* [TASK BRIEF]
When you reach the listing below, copy each line exactly.

* [EXERCISE MATERIAL]
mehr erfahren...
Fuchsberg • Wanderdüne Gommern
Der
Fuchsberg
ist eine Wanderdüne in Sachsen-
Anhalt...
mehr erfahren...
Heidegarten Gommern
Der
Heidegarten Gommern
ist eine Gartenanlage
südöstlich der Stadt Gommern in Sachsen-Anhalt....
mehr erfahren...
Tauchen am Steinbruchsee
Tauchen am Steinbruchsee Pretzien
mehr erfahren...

* [ANSWER TO THIS TASK]
mehr erfahren...
Fuchsberg • Wanderdüne Gommern
Der
Fuchsberg
ist eine Wanderdüne in Sachsen-
Anhalt...
mehr erfahren...
Heidegarten Gommern
Der
Heidegarten Gommern
ist eine Gartenanlage
südöstlich der Stadt Gommern in Sachsen-Anhalt....
mehr erfahren...
Tauchen am Steinbruchsee
Tauchen am Steinbruchsee Pretzien
mehr erfahren...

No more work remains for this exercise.